Look through the records and report how many lines include the word "CARATTERE", with no other words.

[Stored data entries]

★ ★ ★ ★ ★ ★ ★

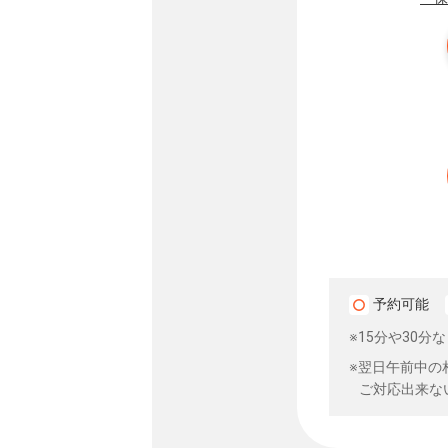
予約可能
※15分や30
※翌日午前中の
ご対応出来な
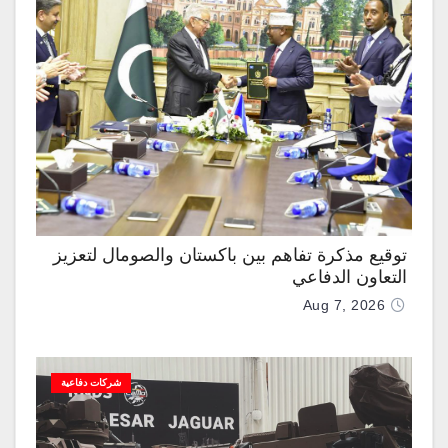
توقيع مذكرة تفاهم بين باكستان والصومال لتعزيز
التعاون الدفاعي
Aug 7, 2026
شركات دفاعية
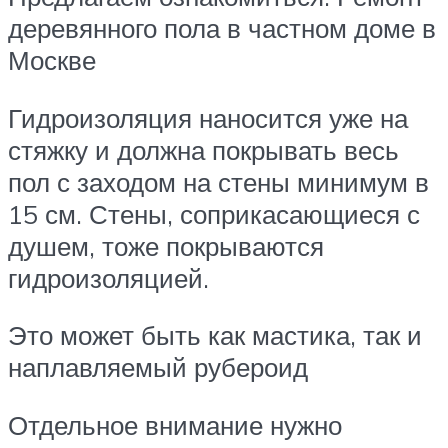
деревянного пола в частном доме в
Москве
Гидроизоляция наносится уже на
стяжку и должна покрывать весь
пол с заходом на стены минимум в
15 см. Стены, соприкасающиеся с
душем, тоже покрываются
гидроизоляцией.
Это может быть как мастика, так и
наплавляемый рубероид
Отдельное внимание нужно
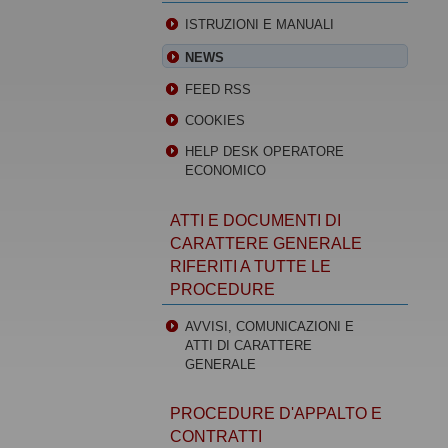
ISTRUZIONI E MANUALI
NEWS
FEED RSS
COOKIES
HELP DESK OPERATORE
ECONOMICO
ATTI E DOCUMENTI DI
CARATTERE GENERALE
RIFERITI A TUTTE LE
PROCEDURE
AVVISI, COMUNICAZIONI E
ATTI DI CARATTERE
GENERALE
PROCEDURE D'APPALTO E
CONTRATTI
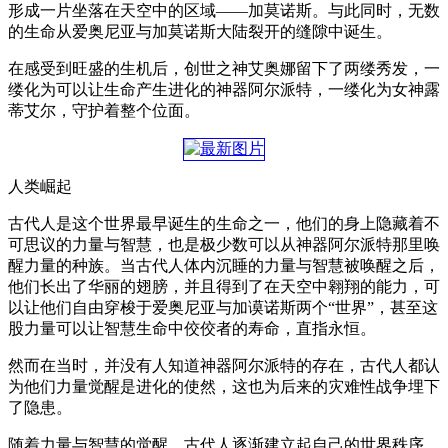
形成一片坐落在天空中的区域——加莫诺斯。与此同时，无数
的生命从爱奥尼亚与加莫诺斯大陆裂开的缝隙中诞生。
在感受到旺盛的生机后，创世之神艾奥娜留下了两缕秀发，一
缕化为可以让生命产生进化的神器阿尔派特，一缕化为女神露
蒂艾尔，守护着整个位面。
人类崛起
古代人是这个世界最早诞生的生命之一，他们的身上隐藏着不
可思议的力量与智慧，也是极少数可以从神器阿尔派特那里唤
醒力量的种族。当古代人体内沉睡的力量与智慧被唤醒之后，
他们长出了华丽的翅膀，并且得到了在天空中翱翔的能力，可
以让他们自由穿梭于爱奥尼亚与加谟诺斯两个“世界”，甚至这
股力量可以让智慧生命中佼佼者的寿命，直指永恒。
然而在当时，并没有人知道神器阿尔派特的存在，古代人都认
为他们力量觉醒是进化的使然，这也为后来的灾难性战争埋下
了隐患。
随着力量与智慧的觉醒，古代人逐渐建立起自己的世界秩序，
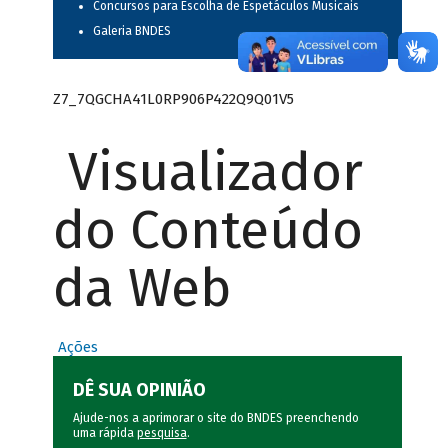
Concursos para Escolha de Espetáculos Musicais
Galeria BNDES
Z7_7QGCHA41L0RP906P422Q9Q01V5
Visualizador
do Conteúdo
da Web
Ações
DÊ SUA OPINIÃO
Ajude-nos a aprimorar o site do BNDES preenchendo
uma rápida
pesquisa
.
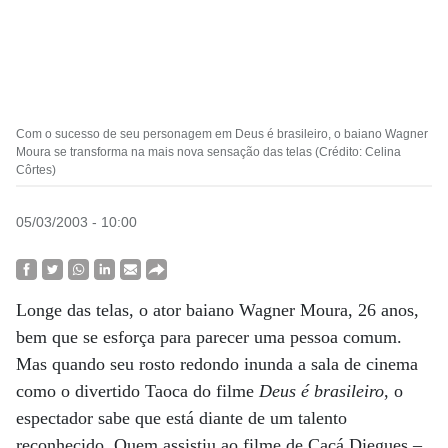
Com o sucesso de seu personagem em Deus é brasileiro, o baiano Wagner
Moura se transforma na mais nova sensação das telas (Crédito: Celina
Côrtes)
05/03/2003 - 10:00
Longe das telas, o ator baiano Wagner Moura, 26 anos,
bem que se esforça para parecer uma pessoa comum.
Mas quando seu rosto redondo inunda a sala de cinema
como o divertido Taoca do filme
Deus é brasileiro
, o
espectador sabe que está diante de um talento
reconhecido. Quem assistiu ao filme de Cacá Diegues –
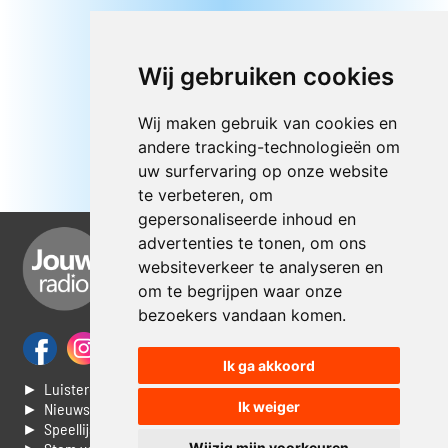
Wij gebruiken cookies
Wij maken gebruik van cookies en
andere tracking-technologieën om
uw surfervaring op onze website
te verbeteren, om
gepersonaliseerde inhoud en
advertenties te tonen, om ons
websiteverkeer te analyseren en
om te begrijpen waar onze
bezoekers vandaan komen.
Ik ga akkoord
► Luisteren naar Jouwradio
Ik weiger
► Nieuws
► Speellijst
Wijzig mijn voorkeuren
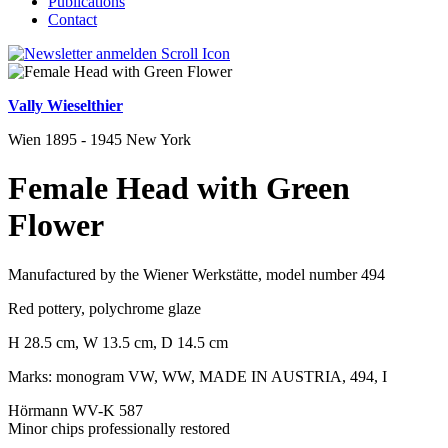
Publications
Contact
Vally Wieselthier
Wien 1895 - 1945 New York
Female Head with Green
Flower
Manufactured by the Wiener Werkstätte, model number 494
Red pottery, polychrome glaze
H 28.5 cm, W 13.5 cm, D 14.5 cm
Marks: monogram VW, WW, MADE IN AUSTRIA, 494, I
Hörmann WV-K 587
Minor chips professionally restored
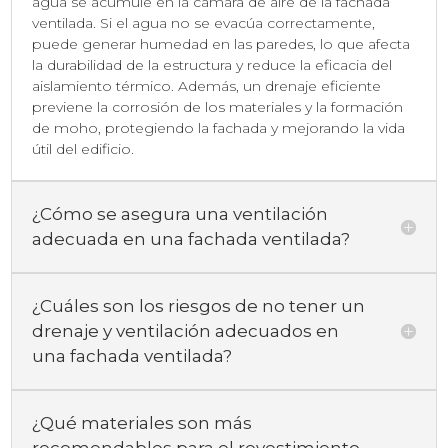
agua se acumule en la cámara de aire de la fachada
ventilada. Si el agua no se evacúa correctamente,
puede generar humedad en las paredes, lo que afecta
la durabilidad de la estructura y reduce la eficacia del
aislamiento térmico. Además, un drenaje eficiente
previene la corrosión de los materiales y la formación
de moho, protegiendo la fachada y mejorando la vida
útil del edificio.
¿Cómo se asegura una ventilación
adecuada en una fachada ventilada?
¿Cuáles son los riesgos de no tener un
drenaje y ventilación adecuados en
una fachada ventilada?
¿Qué materiales son más
recomendables para el revestimiento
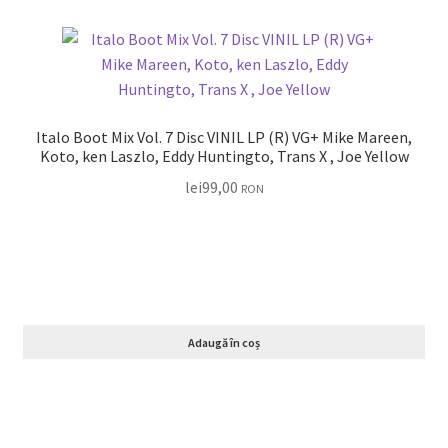
Italo Boot Mix Vol. 7 Disc VINIL LP (R) VG+ Mike Mareen,
Koto, ken Laszlo, Eddy Huntingto, Trans X , Joe Yellow
lei
99,00
RON
Adaugă în coș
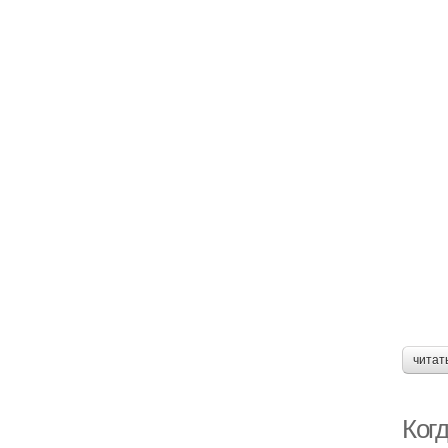
читат
Ког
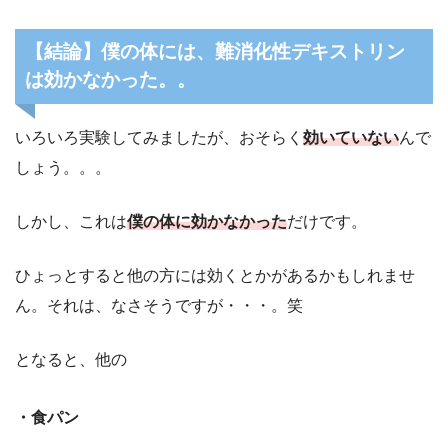
【結論】僕の体には、難消化性デキストリン
は効かなかった。。
いろいろ実験してみましたが、おそらく
効いていない
んで
しょう。。。
しかし、これは
僕の体に効かなかった
だけです。
ひょっとすると他の方には効くとかがあるかもしれませ
ん。それは、なさそうですが・・・。笑
となると、他の
・食パン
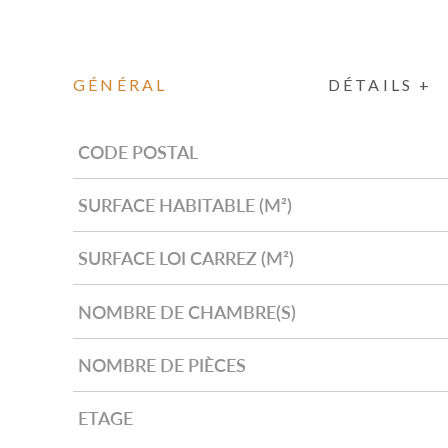
GÉNÉRAL
DÉTAILS +
CODE POSTAL
Caractérisque
Valeurs
SURFACE HABITABLE (M²)
SURFACE LOI CARREZ (M²)
NOMBRE DE CHAMBRE(S)
NOMBRE DE PIÈCES
ETAGE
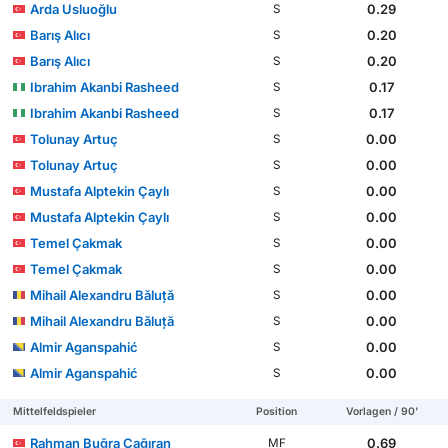
Arda Usluoğlu
0.29
S
Barış Alıcı
0.20
S
Barış Alıcı
0.20
S
Ibrahim Akanbi Rasheed
0.17
S
Ibrahim Akanbi Rasheed
0.17
S
Tolunay Artuç
0.00
S
Tolunay Artuç
0.00
S
Mustafa Alptekin Çaylı
0.00
S
Mustafa Alptekin Çaylı
0.00
S
Temel Çakmak
0.00
S
Temel Çakmak
0.00
S
Mihail Alexandru Băluță
0.00
S
Mihail Alexandru Băluță
0.00
S
Almir Aganspahić
0.00
S
Almir Aganspahić
0.00
S
Mittelfeldspieler
Position
Vorlagen / 90'
Rahman Buğra Çağıran
0.69
MF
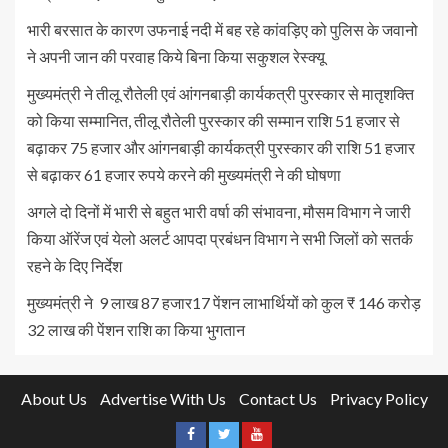
भारी बरसात के कारण उफनाई नदी में बह रहे कांवड़िए को पुलिस के जवानो
ने अपनी जान की परवाह किये बिना किया सकुशल रेस्क्यू
मुख्यमंत्री ने तीलू रौतेली एवं आंगनबाड़ी कार्यकत्री पुरस्कार से मातृशक्ति
को किया सम्मानित, तीलू रौतेली पुरस्कार की सम्मान राशि 51 हजार से
बढ़ाकर 75 हजार और आंगनबाड़ी कार्यकत्री पुरस्कार की राशि 51 हजार
से बढ़ाकर 61 हजार रुपये करने की मुख्यमंत्री ने की घोषणा
अगले दो दिनों में भारी से बहुत भारी वर्षा की संभावना, मौसम विभाग ने जारी
किया ऑरेंज एवं येलो अलर्ट आपदा प्रबंधन विभाग ने सभी जिलों को सतर्क
रहने के दिए निर्देश
मुख्यमंत्री ने 9 लाख 87 हजार17 पेंशन लाभार्थियों को कुल ₹ 146 करोड़
32 लाख की पेंशन राशि का किया भुगतान
About Us
Advertise With Us
Contact Us
Privacy Policy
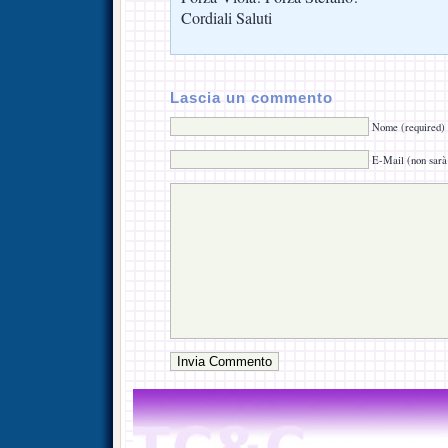
Cordiali Saluti
Lascia un commento
Nome (required)
E-Mail (non sarà 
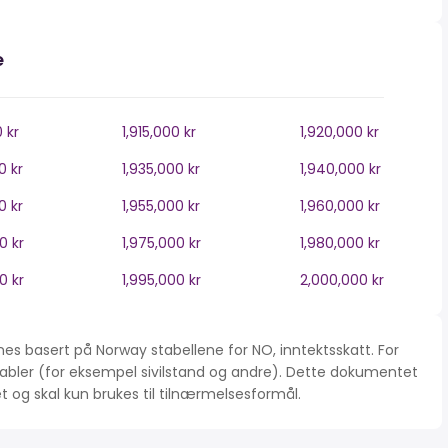
e
0 kr
1,915,000 kr
1,920,000 kr
0 kr
1,935,000 kr
1,940,000 kr
0 kr
1,955,000 kr
1,960,000 kr
0 kr
1,975,000 kr
1,980,000 kr
0 kr
1,995,000 kr
2,000,000 kr
es basert på Norway stabellene for NO, inntektsskatt. For
iabler (for eksempel sivilstand og andre). Dette dokumentet
tet og skal kun brukes til tilnærmelsesformål.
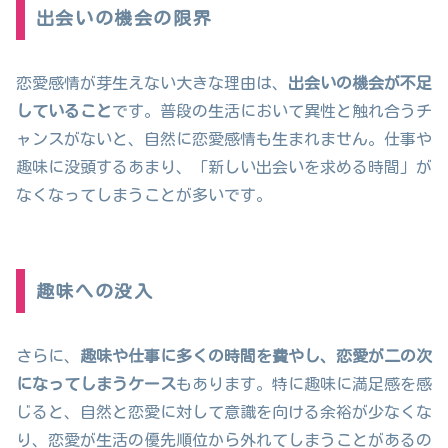
出会いの機会の限界
恋愛感情が芽生えない大きな理由は、
出会いの機会が不足
していること
です。普段の生活において異性と触れ合うチ
ャンスがないと、自然に恋愛感情も生まれません。仕事や
趣味に没頭するあまり、「新しい出会いを求める時間」が
なくなってしまうことが多いです。
趣味への没入
さらに、
趣味や仕事に多くの時間を費やし、恋愛が二の次
になってしまうケース
もあります。特に趣味に満足感を感
じると、自然と恋愛に対して意識を向ける余裕が少なくな
り、恋愛が生活の優先順位から外れてしまうことがあるの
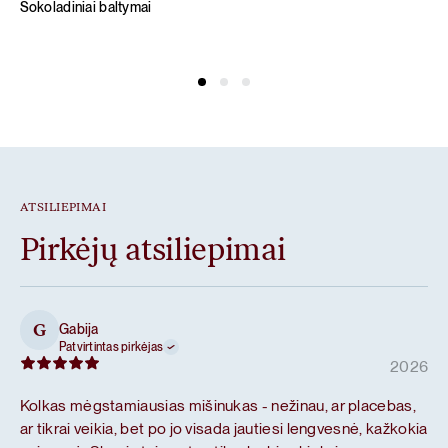
Šokoladiniai baltymai
ATSILIEPIMAI
Pirkėjų atsiliepimai
Gabija
G
Patvirtintas pirkėjas
2026
Kolkas mėgstamiausias mišinukas - nežinau, ar placebas,
ar tikrai veikia, bet po jo visada jautiesi lengvesnė, kažkokia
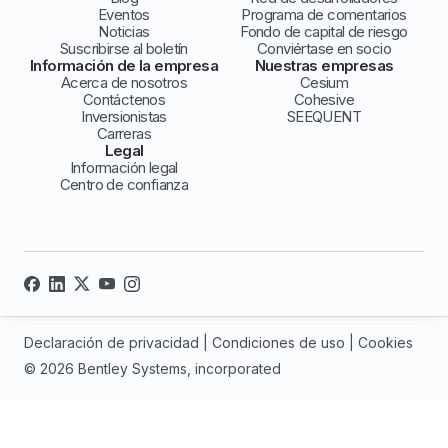
Eventos
Programa de comentarios
Noticias
Fondo de capital de riesgo
Suscribirse al boletín
Conviértase en socio
Información de la empresa
Nuestras empresas
Acerca de nosotros
Cesium
Contáctenos
Cohesive
Inversionistas
SEEQUENT
Carreras
Legal
Información legal
Centro de confianza
Declaración de privacidad
|
Condiciones de uso
|
Cookies
© 2026 Bentley Systems, incorporated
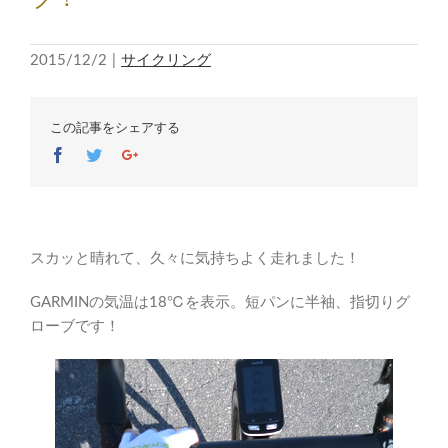
2015/12/2
|
サイクリング
この記事をシェアする
Facebook
Twitter
Google+
スカッと晴れて、久々に気持ちよく走れました！
GARMINの気温は18℃を表示。短パンに半袖、指切りグ
ローブです！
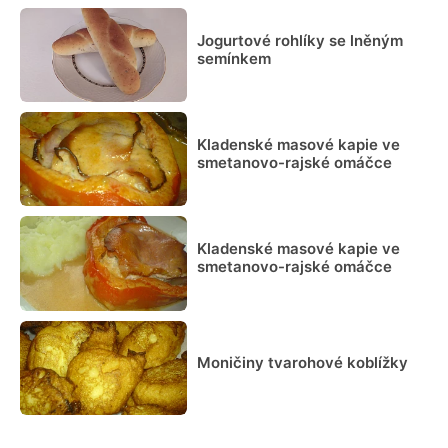
Jogurtové rohlíky se lněným
semínkem
Kladenské masové kapie ve
smetanovo-rajské omáčce
Kladenské masové kapie ve
smetanovo-rajské omáčce
Moničiny tvarohové koblížky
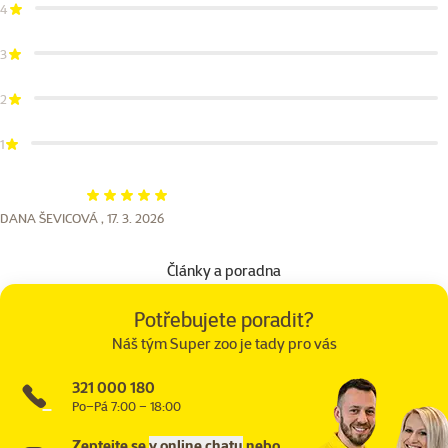
4
3
2
1
Hodnocení 100%
DANA ŠEVICOVÁ ,
17. 3. 2026
Články a poradna
Potřebujete poradit?
Náš tým Super zoo je tady pro vás
321 000 180
Po–Pá 7:00 – 18:00
Zeptejte se
v online chatu
nebo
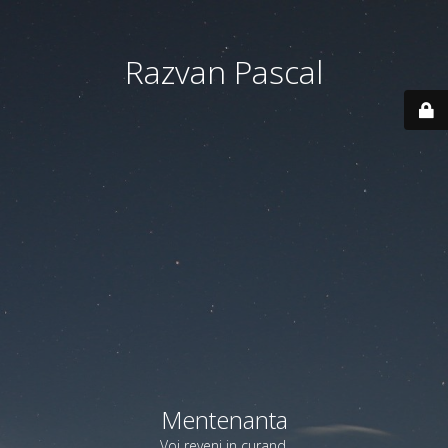
Razvan Pascal
Mentenanta
Voi reveni in curand.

★ ★ ★ ★ ★ ★ ★

* [ANSWER]
2